__TASK BRIEF__: Among the entries that follow, find the lines containing the string "DPRD" and copy them.

__THE DATA__:
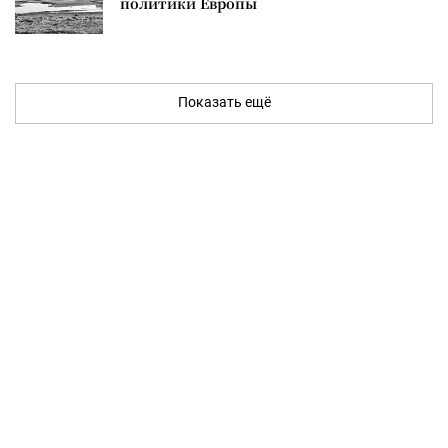
политики Европы
Показать ещё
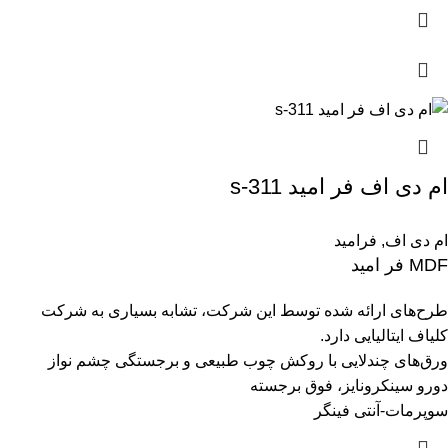
ام دی اف فر امید s-311
ام دی اف
,
فرامید
MDF فر امید
طرح‌های ارائه شده توسط این شرکت، تشابه بسیاری به شرکت
کلیاف ایتالیایی دارد.
ورق‌های چندلایی با روکش چوب طبیعی و برجستگی چشم نواز
دورو سینکرونایز، فوق برجسته
سوپرمات-آنتی فینگر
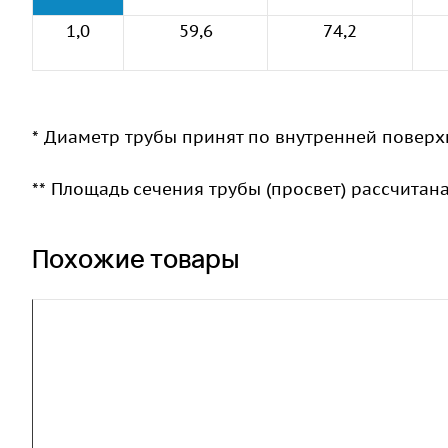
1,0
59,6
74,2
* Диаметр трубы принят по внутренней поверх
** Площадь сечения трубы (просвет) рассчитан
Похожие товары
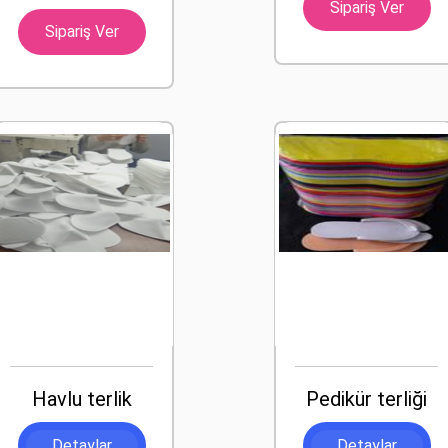
Sipariş Ver
Sipariş Ver
Havlu terlik
Pedikür terliği
Detaylar
Detaylar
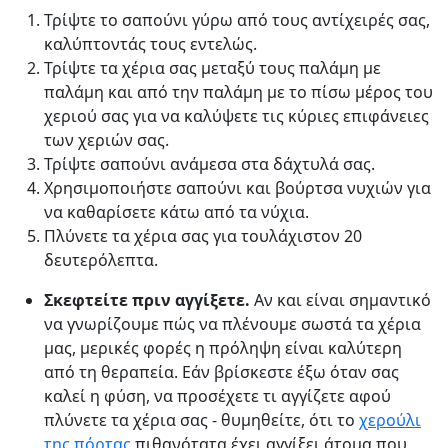
Τρίψτε το σαπούνι γύρω από τους αντίχειρές σας,
καλύπτοντάς τους εντελώς.
Τρίψτε τα χέρια σας μεταξύ τους παλάμη με
παλάμη και από την παλάμη με το πίσω μέρος του
χεριού σας για να καλύψετε τις κύριες επιφάνειες
των χεριών σας.
Τρίψτε σαπούνι ανάμεσα στα δάχτυλά σας.
Χρησιμοποιήστε σαπούνι και βούρτσα νυχιών για
να καθαρίσετε κάτω από τα νύχια.
Πλύνετε τα χέρια σας για τουλάχιστον 20
δευτερόλεπτα.
Σκεφτείτε πριν αγγίξετε.
Αν και είναι σημαντικό
να γνωρίζουμε πώς να πλένουμε σωστά τα χέρια
μας, μερικές φορές η πρόληψη είναι καλύτερη
από τη θεραπεία. Εάν βρίσκεστε έξω όταν σας
καλεί η φύση, να προσέχετε τι αγγίζετε αφού
πλύνετε τα χέρια σας - θυμηθείτε, ότι το
χερούλι
της πόρτας
πιθανότατα έχει αγγίξει άτομα που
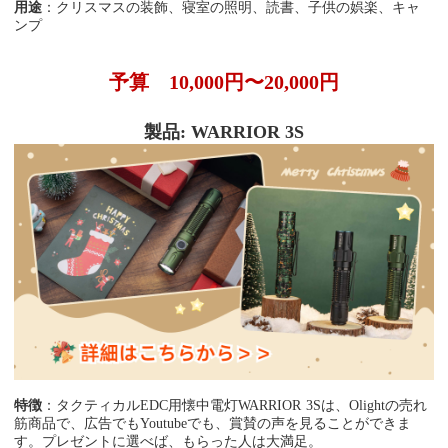
用途
：クリスマスの装飾、寝室の照明、読書、子供の娯楽、キャ
ンプ
予算 10,000円〜20,000円
製品: WARRIOR 3S
特徴
：タクティカルEDC用懐中電灯WARRIOR 3Sは、Olightの売れ
筋商品で、広告でもYoutubeでも、賞賛の声を見ることができま
す。プレゼントに選べば、もらった人は大満足。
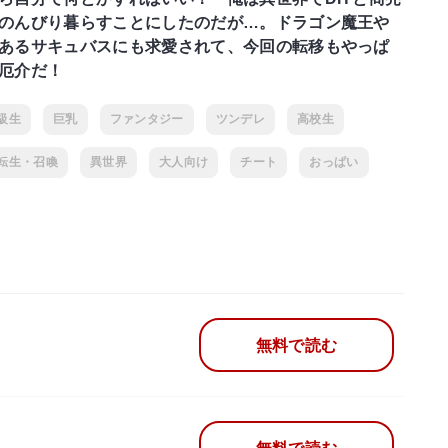
のんびり暮らすことにしたのだが…。ドラゴン魔王や
あるサキュバスにも求愛されて、今回の転移もやっぱ
厄介だ！
級生
巨乳
ファンタジー
ツンデレ
高校生
転生・召喚
異世界
大人向け
チート
おっぱい
無料で読む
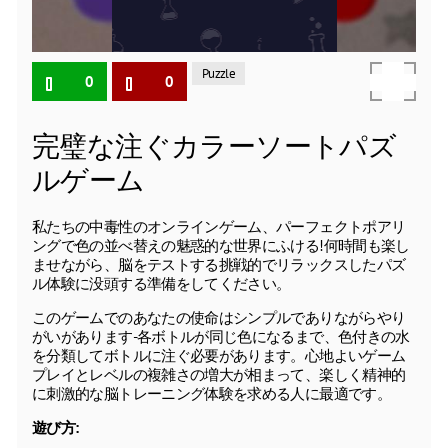
Puzzle
0
0
完璧な注ぐカラーソートパズ
ルゲーム
私たちの中毒性のオンラインゲーム、パーフェクトポアリ
ングで色の並べ替えの魅惑的な世界にふける!何時間も楽し
ませながら、脳をテストする挑戦的でリラックスしたパズ
ル体験に没頭する準備をしてください。
このゲームでのあなたの使命はシンプルでありながらやり
がいがあります-各ボトルが同じ色になるまで、色付きの水
を分類してボトルに注ぐ必要があります。心地よいゲーム
プレイとレベルの複雑さの増大が相まって、楽しく精神的
に刺激的な脳トレーニング体験を求める人に最適です。
遊び方:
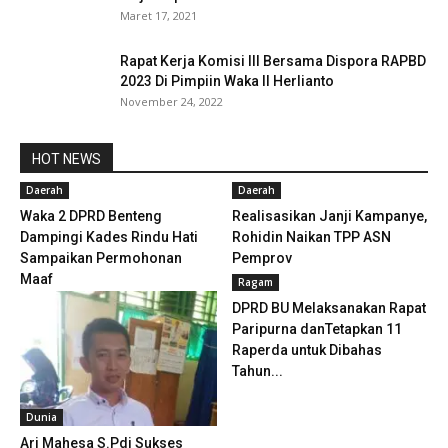
Maret 17, 2021
Rapat Kerja Komisi III Bersama Dispora RAPBD
2023 Di Pimpiin Waka II Herlianto
November 24, 2022
HOT NEWS
Daerah
Daerah
Waka 2 DPRD Benteng
Realisasikan Janji Kampanye,
Dampingi Kades Rindu Hati
Rohidin Naikan TPP ASN
Sampaikan Permohonan
Pemprov
Maaf
Ragam
DPRD BU Melaksanakan Rapat
Paripurna danTetapkan 11
Raperda untuk Dibahas
Tahun...
Dunia
Ari Mahesa S.Pdi Sukses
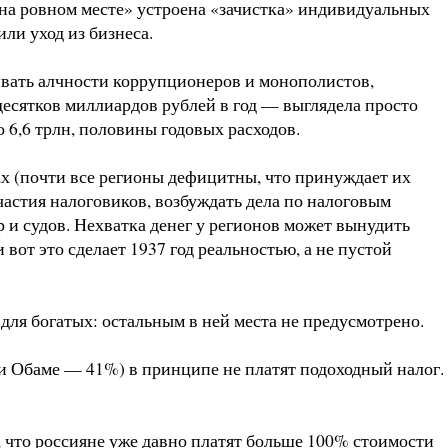
на ровном месте» устроена «зачистка» индивидуальных
ли уход из бизнеса.
ивать алчности коррупционеров и монополистов,
десятков миллиардов рублей в год — выглядела просто
 6,6 трлн, половины годовых расходов.
х (почти все регионы дефицитны, что принуждает их
участия налоговиков, возбуждать дела по налоговым
и судов. Нехватка денег у регионов может вынудить
от это сделает 1937 год реальностью, а не пустой
ля богатых: остальным в ней места не предусмотрено.
и Обаме — 41%) в принципе не платят подоходный налог.
, что россияне уже давно платят больше 100% стоимости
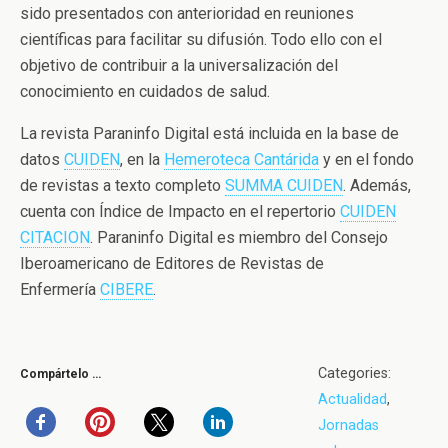
sido presentados con anterioridad en reuniones
científicas para facilitar su difusión. Todo ello con el
objetivo de contribuir a la universalización del
conocimiento en cuidados de salud.
La revista Paraninfo Digital está incluida en la base de
datos
CUIDEN
, en la
Hemeroteca Cantárida
y en el fondo
de revistas a texto completo
SUMMA CUIDEN
. Además,
cuenta con Índice de Impacto en el repertorio
CUIDEN
CITACION
. Paraninfo Digital es miembro del Consejo
Iberoamericano de Editores de Revistas de
Enfermería
CIBERE
.
Categories:
Compártelo …
Actualidad
,
Jornadas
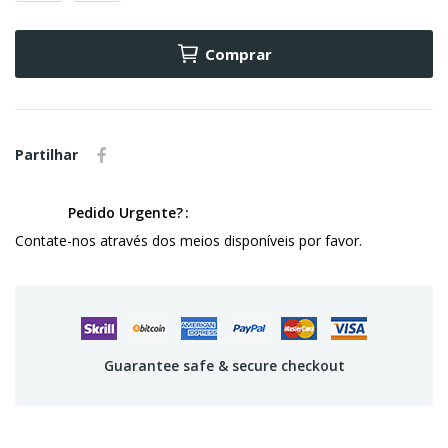
Comprar
Partilhar
Pedido Urgente?
Contate-nos através dos meios disponíveis por favor.
Guarantee safe & secure checkout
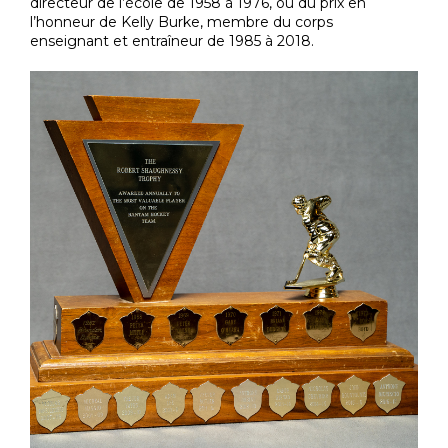
directeur de l’école de 1958 à 1976, ou du prix en
l’honneur de Kelly Burke, membre du corps
enseignant et entraîneur de 1985 à 2018.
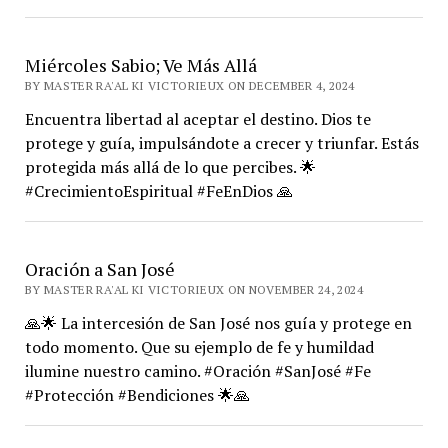
Miércoles Sabio; Ve Más Allá
BY MASTER RA'AL KI VICTORIEUX ON DECEMBER 4, 2024
Encuentra libertad al aceptar el destino. Dios te
protege y guía, impulsándote a crecer y triunfar. Estás
protegida más allá de lo que percibes. 🌟
#CrecimientoEspiritual #FeEnDios 🙏
Oración a San José
BY MASTER RA'AL KI VICTORIEUX ON NOVEMBER 24, 2024
🙏🌟 La intercesión de San José nos guía y protege en
todo momento. Que su ejemplo de fe y humildad
ilumine nuestro camino. #Oración #SanJosé #Fe
#Protección #Bendiciones 🌟🙏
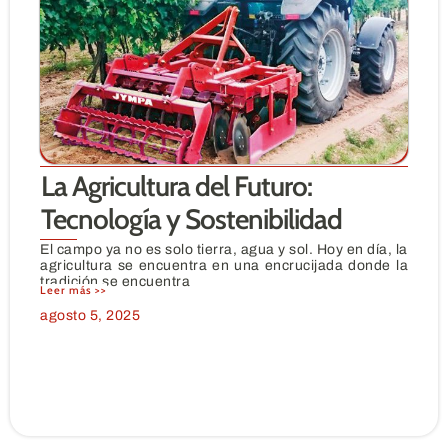
La Agricultura del Futuro:
Tecnología y Sostenibilidad
El campo ya no es solo tierra, agua y sol. Hoy en día, la
agricultura se encuentra en una encrucijada donde la
tradición se encuentra
Leer más >>
agosto 5, 2025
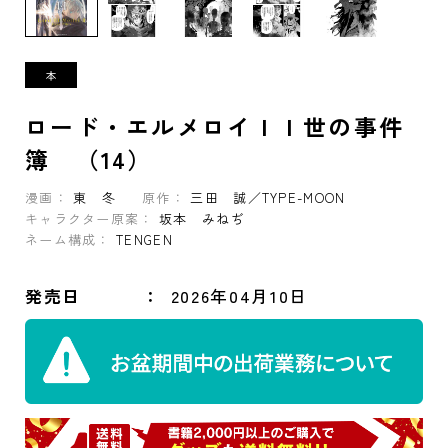
ロード・エルメロイＩＩ世の事件
簿 （14）
漫画：
東 冬
原作：
三田 誠／TYPE-MOON
キャラクター原案：
坂本 みねぢ
ネーム構成：
TENGEN
発売日
2026年04月10日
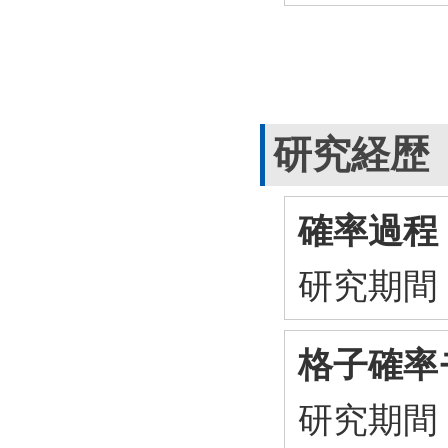
研究経歴
確率過程
研究期間
格子確率
研究期間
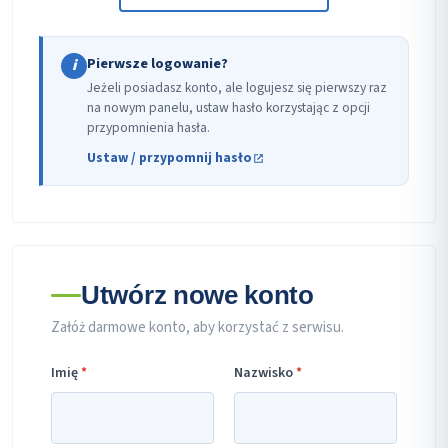
Pierwsze logowanie?
i
Jeżeli posiadasz konto, ale logujesz się pierwszy raz
na nowym panelu, ustaw hasło korzystając z opcji
przypomnienia hasła.
Ustaw / przypomnij hasło
Utwórz nowe konto
Załóż darmowe konto, aby korzystać z serwisu.
Imię
*
Nazwisko
*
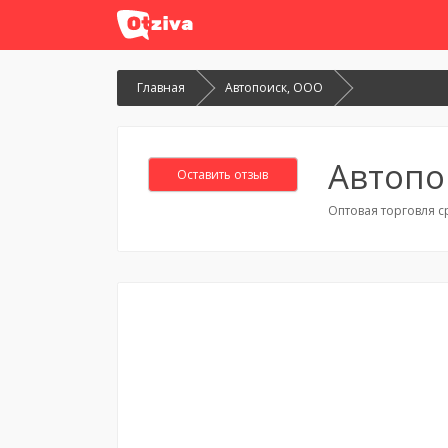
Главная
Автопоиск, ООО
Автопо
Оставить отзыв
Оптовая торговля с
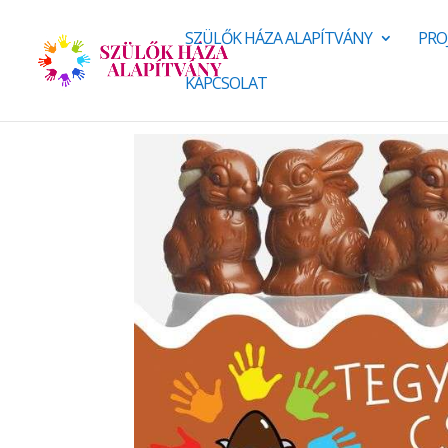
SZÜLŐK HÁZA ALAPÍTVÁNY
PRO
KAPCSOLAT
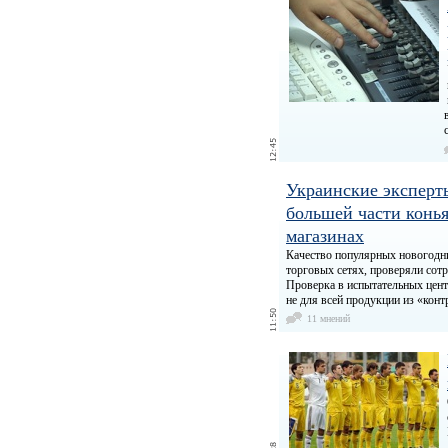
Украинские эксперт
большей части конь
магазинах
Качество популярных новогодни
торговых сетях, проверяли сот
Проверка в испытательных цент
не для всей продукции из «кон
11 мнений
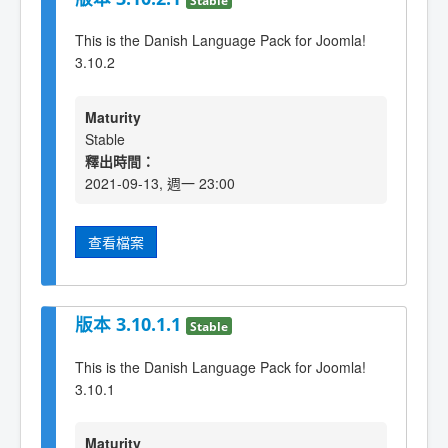
This is the Danish Language Pack for Joomla!
3.10.2
Maturity
Stable
釋出時間：
2021-09-13, 週一 23:00
查看檔案
版本 3.10.1.1
Stable
This is the Danish Language Pack for Joomla!
3.10.1
Maturity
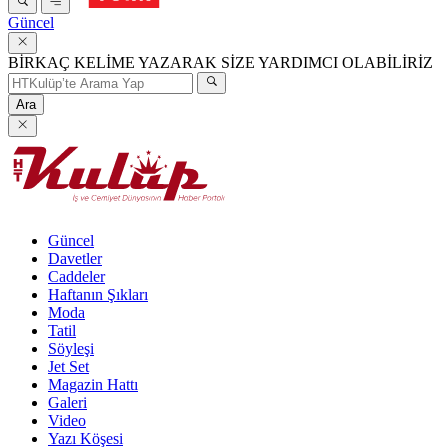
Güncel
BİRKAÇ KELİME YAZARAK SİZE YARDIMCI OLABİLİRİZ
Ara
Güncel
Davetler
Caddeler
Haftanın Şıkları
Moda
Tatil
Söyleşi
Jet Set
Magazin Hattı
Galeri
Video
Yazı Köşesi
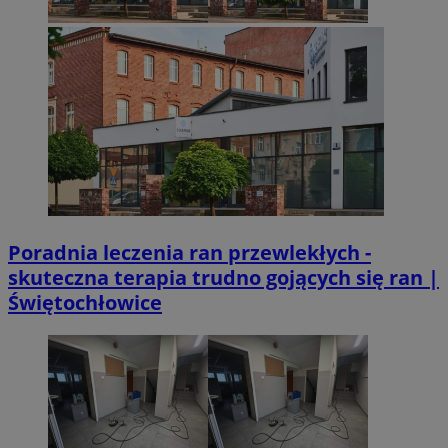
Poradnia leczenia ran przewlekłych -
skuteczna terapia trudno gojących się ran |
Świętochłowice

__TASK SOLUTION__:
Waka 2 DPRD Benteng
DPRD BU Melaksanakan Rapat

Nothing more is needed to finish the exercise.